The FDA has granted Emergency Use Authorization (EUA) to a number of treatments and therapies since the onset of the pandemic and these treatments have given hospitals a number of response options. Doctors and nurses are desperately trying to determine the optimal treatments regimens for each stage of the disease, however, there has not been a unified guidance or response by the medical community, often varying from hospital to hospital and physician to physician.
Promising Options Are Available
Some infectious disease specialists initially thought only a drug could be effective. In the early days of the pandemic, there was significant attention given to a variety of potential therapies however, the studies were often poorly designed, or lacked sufficient numbers to achieve statistical significance in the prevention and treatment of COVID-19. A variety of clinical trials are now underway to evaluate a wide array of potential therapeutics, some of which include Arbidol, Tocilizumab, Chloroquine/Hydroxychloroquine plus Zinc, Lopinavir, Favipiravir, Ivermectin, as well as many others.1 The antiviral drug Remdesivir, administered via IV by medical professionals, is currently undergoing clinical trials however it is not yet proven to increase survival rates in late stage disease. This lack of efficacy could be attributable to the fact that the host’s immunologic overresponse to the existing viral antigen load and cellular damage is actually the driving force toward poor clinical outcome and not continued viral replication. In addition, COVID-19 disease is leading to acute renal injury in some patients, which prevents many from receiving Remdesivir. Remdesivir was approved by the FDA on October 22, 2020, but the efficacy of the drug is still highly debated by the international medical community.

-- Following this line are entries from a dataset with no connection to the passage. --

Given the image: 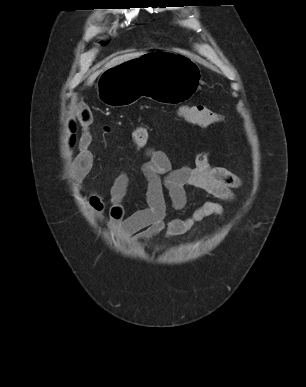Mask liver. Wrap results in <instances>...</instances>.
<instances>
[{
  "label": "liver",
  "instance_id": "obj_1",
  "mask_svg": "<svg viewBox=\"0 0 306 387\" xmlns=\"http://www.w3.org/2000/svg\"><path fill=\"white\" fill-rule=\"evenodd\" d=\"M144 55L143 52H137V53H129V54H124V55H121V56H117V57H114L113 59H111L106 65H105V70L106 69H110V68H113L117 65H120L126 61H129V60H132V59H136L140 56ZM99 75V72H95L94 74H92L88 80H87V84L88 85H91L94 80L96 79V77Z\"/></svg>",
  "mask_w": 306,
  "mask_h": 387
}]
</instances>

In addition to antiviral drugs, a medical device—a blood filter—is proving to be a reliable treatment for critically ill COVID-19 patients (i.e., patients with respiratory failure or those in the early stages of respiratory failure). The blood filter is designed to rapidly extract viruses, RNA, viral proteins, bacteria and other pathogens from the blood, thereby limiting the antigenic load placed upon the immune system and its overresponse to the infection. Interestingly, within a few hours of the treatment, the clinical status of a COVID-19 patient has been shown to improve significantly: Their blood pressure often stabilizes, body temperature and breathing rates normalize and oxygen saturation improves.2 Because the virus negatively affects the microcirculation of blood in the lungs, the importance of stabilizing pulmonary function and oxygen saturation is critical to reversing clinical outcomes. In a study, nearly three-quarters of the ‘Seraph 100 Blood Filter’ patients who had been on ventilators in the EU survived. A randomized clinical trial of treatment for COVID-19 is scheduled to start soon, funded by the Department of Defense (PURIFY OBS is an observational study specific to COVID19 patients. It will collect data to characterize clinical outcome/data on patients treated with Seraph Filter versus control for COVID19 patients.).
With all of these options available, and others in the pipeline, we can be optimistic about the coming months as we continue to fight the pandemic using new drugs in combination with augmentation therapies, to include blood filtration.
- Nittari, G., et al. (September 5, 2020). “Current pharmacological treatments for SARS-COV-2: A narrative review”. European Journal of Pharmacology. Vol. 882, No. 5. doi: 10.1016/j.ejphar.2020.173328
- Olson, Stephen W., et al. “Treatment for Severe Coronavirus Disease 2019 With the Seraph-100 Microbind Affinity Blood Filter.” Critical Care Explorations 2.8 (2020).